▶ [WORK REQUIRED]
Your response to the data below should hold nothing except the lines from the one containing "Services for Veterans (45, 2258)" down to the one containing "Temu Unboxing Crossbow", reproduced exactly and without pictures.

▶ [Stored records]

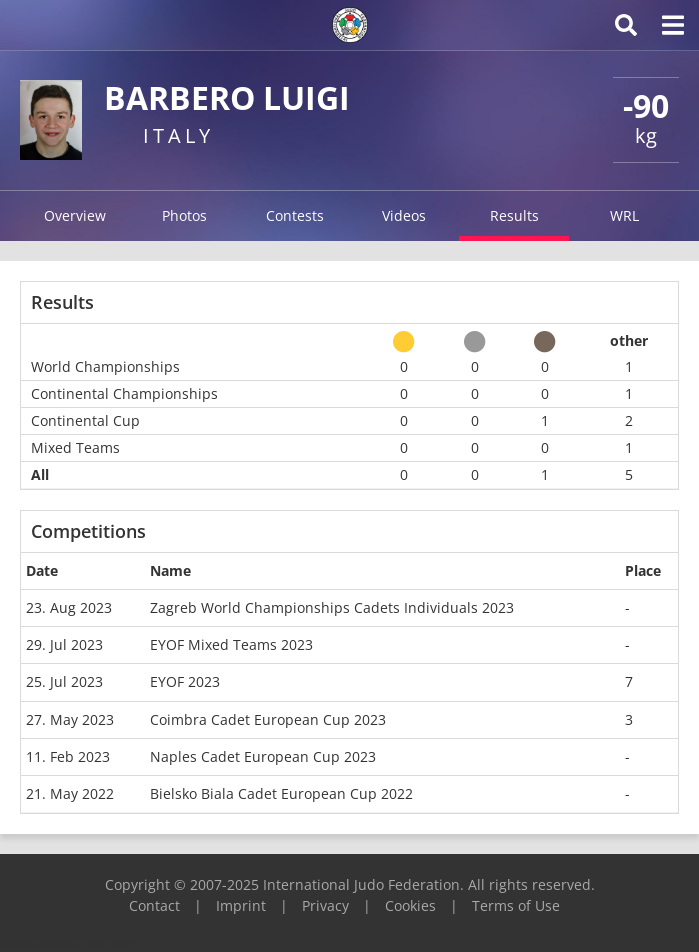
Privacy (325, 905)
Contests (295, 215)
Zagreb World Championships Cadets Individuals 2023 (332, 607)
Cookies (410, 905)
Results (514, 215)
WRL (624, 215)
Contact (154, 905)
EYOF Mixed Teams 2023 (231, 644)
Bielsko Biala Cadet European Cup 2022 (281, 793)
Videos (404, 215)
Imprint (241, 905)
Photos (184, 215)
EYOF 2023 (185, 681)
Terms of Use (516, 905)
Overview (75, 215)
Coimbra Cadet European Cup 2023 (268, 719)
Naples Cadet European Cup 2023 (263, 756)
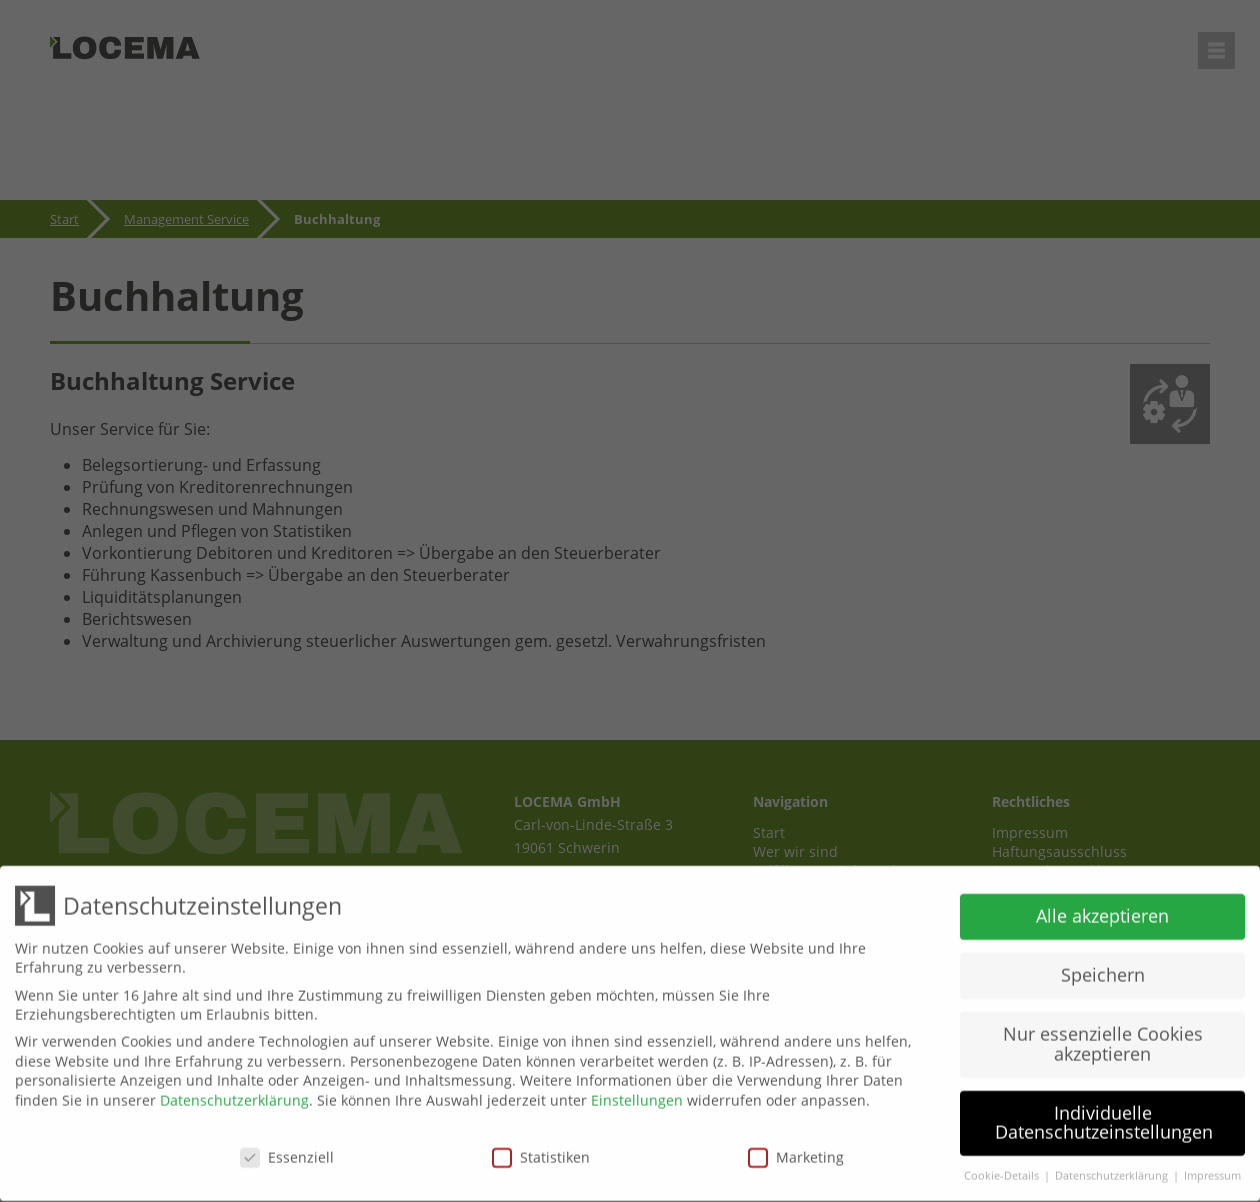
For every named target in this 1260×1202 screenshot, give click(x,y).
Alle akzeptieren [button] (1102, 909)
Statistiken (541, 1149)
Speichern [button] (1103, 968)
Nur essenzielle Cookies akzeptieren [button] (1103, 1037)
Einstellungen (637, 1093)
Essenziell (287, 1149)
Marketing (796, 1149)
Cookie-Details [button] (1003, 1169)
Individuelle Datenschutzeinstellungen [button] (1104, 1116)
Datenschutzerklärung (234, 1093)
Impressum (1212, 1169)
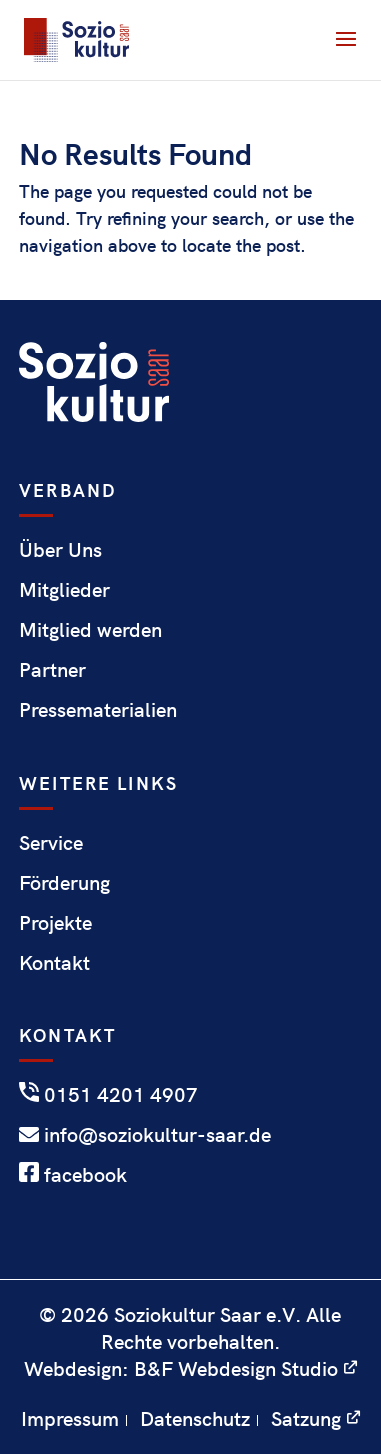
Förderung (64, 881)
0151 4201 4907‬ (108, 1093)
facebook (73, 1173)
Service (51, 841)
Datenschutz (195, 1417)
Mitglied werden (90, 628)
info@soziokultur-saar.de (145, 1133)
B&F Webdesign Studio (236, 1367)
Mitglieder (64, 588)
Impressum (70, 1417)
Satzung (306, 1417)
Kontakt (54, 961)
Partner (52, 668)
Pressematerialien (98, 708)
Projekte (55, 921)
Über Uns (60, 548)
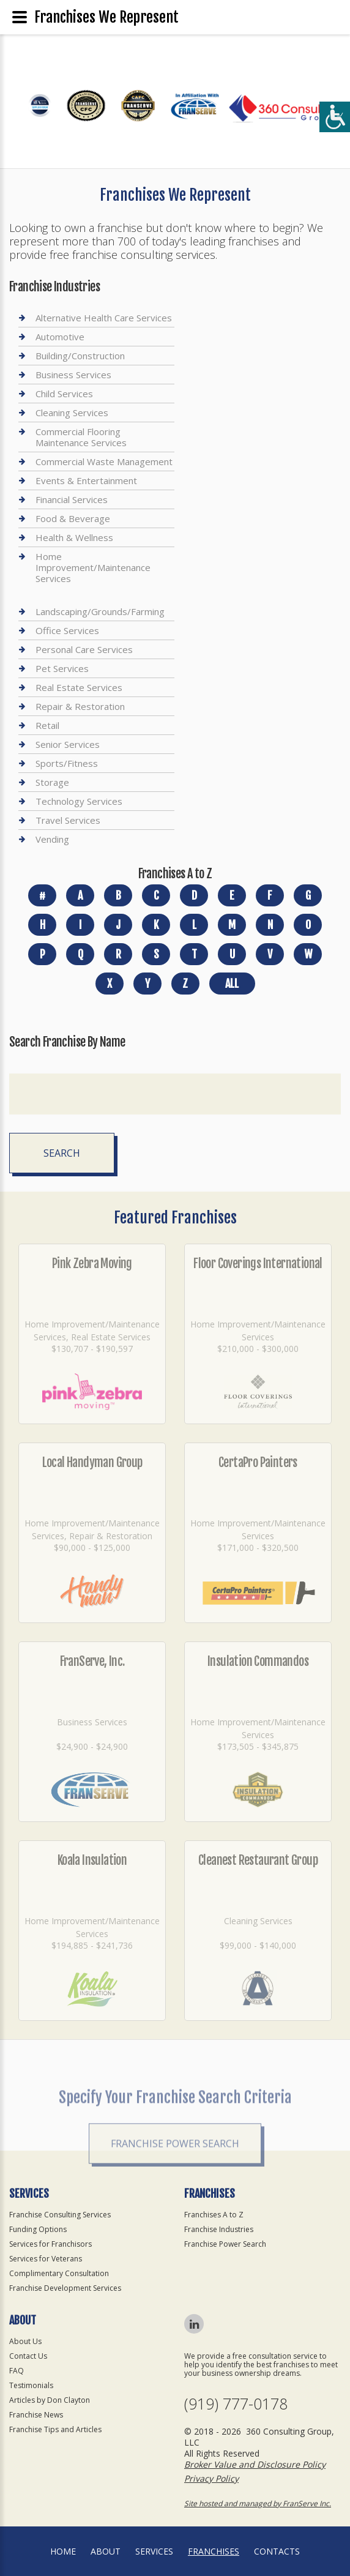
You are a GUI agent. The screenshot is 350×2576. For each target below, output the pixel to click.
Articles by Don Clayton (49, 2400)
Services (154, 2551)
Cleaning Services (71, 412)
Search (61, 1153)
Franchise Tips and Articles (55, 2429)
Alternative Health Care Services (103, 318)
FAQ (16, 2370)
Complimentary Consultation (59, 2273)
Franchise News (36, 2415)
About (106, 2551)
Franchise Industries (218, 2229)
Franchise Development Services (65, 2288)
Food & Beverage (72, 518)
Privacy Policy (211, 2478)
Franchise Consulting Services (60, 2214)
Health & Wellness (74, 537)
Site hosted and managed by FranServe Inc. (257, 2503)
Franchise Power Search (225, 2244)
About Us (25, 2341)
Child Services (64, 393)
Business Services (73, 374)
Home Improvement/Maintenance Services (93, 567)
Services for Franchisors (50, 2244)
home (63, 2551)
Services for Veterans (45, 2258)
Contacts (277, 2551)
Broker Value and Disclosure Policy (255, 2464)
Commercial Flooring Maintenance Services (81, 437)
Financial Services (71, 499)
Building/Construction (80, 355)
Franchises (213, 2551)
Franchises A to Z (214, 2214)
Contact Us (28, 2356)
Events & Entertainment (86, 480)
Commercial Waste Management (104, 461)
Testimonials (31, 2385)
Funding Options (38, 2229)
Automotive (59, 336)
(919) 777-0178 (236, 2403)
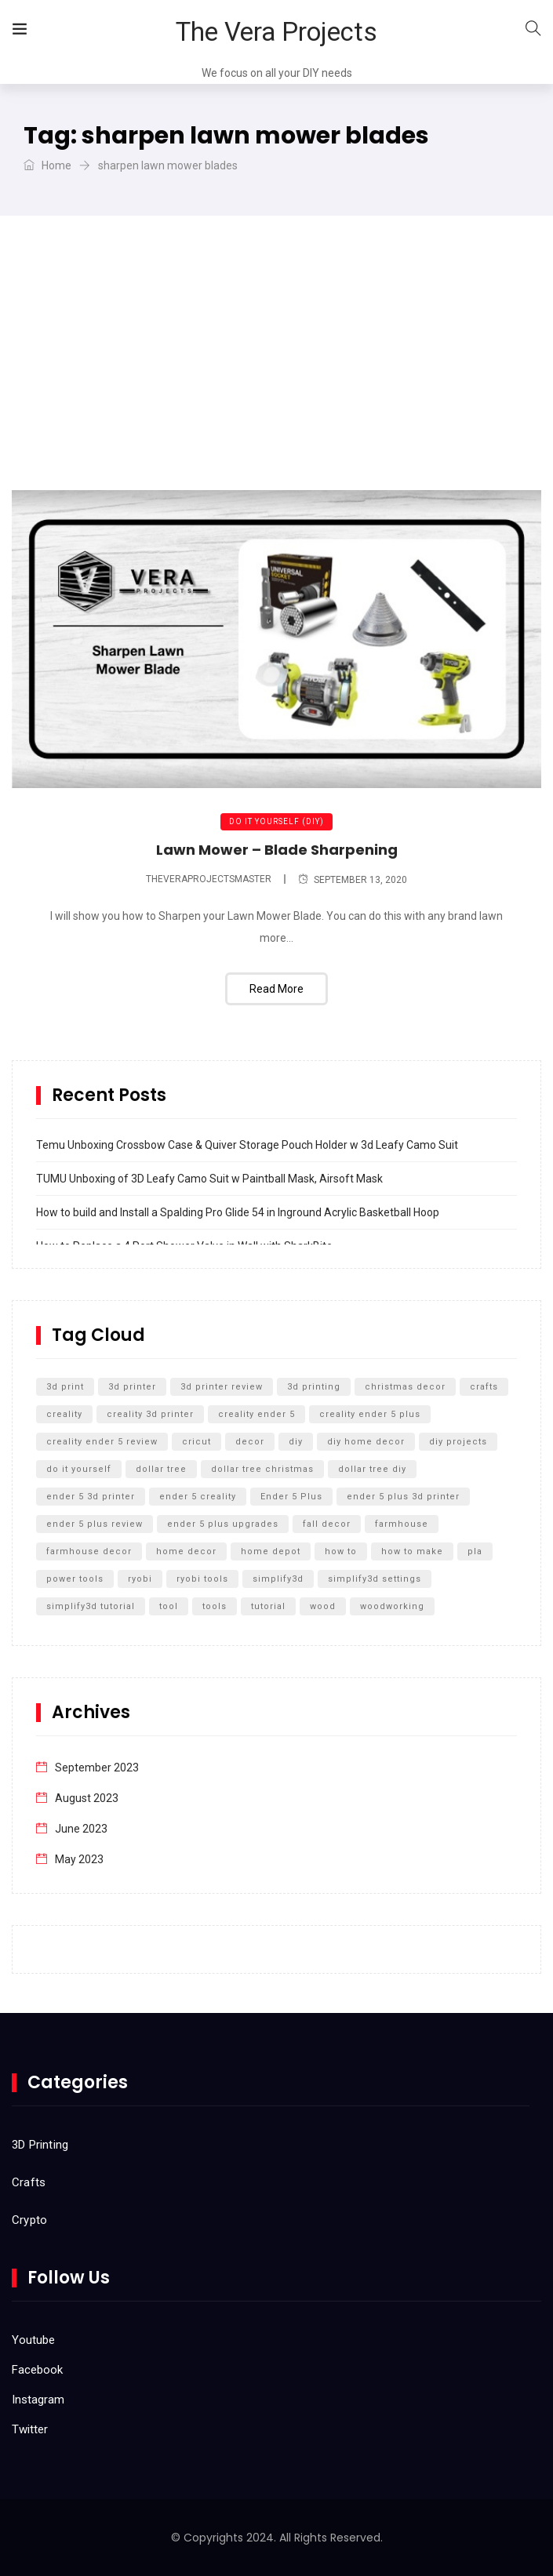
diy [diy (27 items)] (296, 1442)
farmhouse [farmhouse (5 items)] (401, 1524)
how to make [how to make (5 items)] (412, 1551)
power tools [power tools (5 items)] (75, 1579)
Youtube (33, 2340)
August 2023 (86, 1798)
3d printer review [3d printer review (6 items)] (221, 1387)
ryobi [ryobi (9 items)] (140, 1579)
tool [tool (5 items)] (168, 1606)
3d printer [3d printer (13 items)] (132, 1387)
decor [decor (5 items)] (249, 1442)
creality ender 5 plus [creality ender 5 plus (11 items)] (369, 1414)
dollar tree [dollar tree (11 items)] (161, 1469)
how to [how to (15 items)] (341, 1551)
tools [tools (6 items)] (214, 1606)
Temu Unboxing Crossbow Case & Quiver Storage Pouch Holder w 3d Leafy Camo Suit (247, 1145)
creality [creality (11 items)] (64, 1414)
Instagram (38, 2400)
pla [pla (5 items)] (475, 1551)
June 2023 (81, 1828)
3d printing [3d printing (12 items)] (313, 1387)
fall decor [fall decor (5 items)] (327, 1524)
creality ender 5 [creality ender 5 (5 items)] (256, 1414)
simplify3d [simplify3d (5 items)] (278, 1579)
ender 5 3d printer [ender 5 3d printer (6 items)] (90, 1496)
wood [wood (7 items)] (323, 1606)
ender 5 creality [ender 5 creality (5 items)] (197, 1496)
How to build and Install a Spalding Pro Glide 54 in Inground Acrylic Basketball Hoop (237, 1212)
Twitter (30, 2429)
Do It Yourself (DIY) (276, 821)
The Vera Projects (276, 31)
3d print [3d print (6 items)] (65, 1387)
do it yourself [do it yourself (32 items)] (78, 1469)
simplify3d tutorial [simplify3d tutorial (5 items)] (90, 1606)
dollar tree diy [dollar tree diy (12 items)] (372, 1469)
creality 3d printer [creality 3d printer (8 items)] (150, 1414)
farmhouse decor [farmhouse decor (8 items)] (89, 1551)
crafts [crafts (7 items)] (484, 1387)
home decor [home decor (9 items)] (186, 1551)
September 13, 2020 (352, 879)
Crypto (29, 2220)
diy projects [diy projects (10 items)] (458, 1442)
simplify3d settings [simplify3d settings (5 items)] (374, 1579)
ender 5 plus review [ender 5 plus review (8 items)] (94, 1524)
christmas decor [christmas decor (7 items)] (405, 1387)
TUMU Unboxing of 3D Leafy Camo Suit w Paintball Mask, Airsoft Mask (209, 1178)
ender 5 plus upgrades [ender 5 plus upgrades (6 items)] (222, 1524)
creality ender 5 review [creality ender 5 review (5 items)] (102, 1442)
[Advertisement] (276, 372)
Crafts (28, 2182)
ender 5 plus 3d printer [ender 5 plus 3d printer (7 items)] (403, 1496)
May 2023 (79, 1859)
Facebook (37, 2370)
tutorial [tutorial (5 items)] (268, 1606)
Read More (276, 989)
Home (47, 165)
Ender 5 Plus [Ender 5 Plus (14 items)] (291, 1496)
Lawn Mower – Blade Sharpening (277, 849)
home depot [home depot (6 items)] (270, 1551)
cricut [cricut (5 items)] (196, 1442)
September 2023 (97, 1767)
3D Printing (40, 2145)
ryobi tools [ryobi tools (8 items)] (202, 1579)
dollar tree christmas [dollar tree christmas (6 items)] (262, 1469)
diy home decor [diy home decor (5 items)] (366, 1442)
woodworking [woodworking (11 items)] (392, 1606)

▶ [EXERCISE SOLUTION]
Services for Veterans (45, 2258)
Contacts (277, 2551)
Broker Value and Disclosure Policy (255, 2464)
Commercial Flooring Maintenance Services (81, 437)
Financial Services (71, 499)
Building/Construction (80, 355)
Franchises (213, 2551)
Franchises A to Z (214, 2214)
Contact Us (28, 2356)
Events & Entertainment (86, 480)
Commercial Waste Management (104, 461)
Testimonials (31, 2385)
Funding Options (38, 2229)
Automotive (59, 336)
(919) 777-0178 (236, 2403)
diy [diy (27 items)] (296, 1442)
farmhouse [farmhouse (5 items)] (401, 1524)
how to make [how to make (5 items)] (412, 1551)
power tools [power tools (5 items)] (75, 1579)
Youtube (33, 2340)
August 2023 (86, 1798)
3d printer review [3d printer review (6 items)] (221, 1387)
ryobi [ryobi (9 items)] (140, 1579)
tool [tool (5 items)] (168, 1606)
3d printer [3d printer (13 items)] (132, 1387)
decor [decor (5 items)] (249, 1442)
creality ender 5 plus [creality ender 5 plus (11 items)] (369, 1414)
dollar tree [dollar tree (11 items)] (161, 1469)
how to [how to (15 items)] (341, 1551)
tools [tools (6 items)] (214, 1606)
Temu Unboxing Crossbow Case & Quiver Storage Pouch Holder w 3d Leafy Camo Suit (247, 1145)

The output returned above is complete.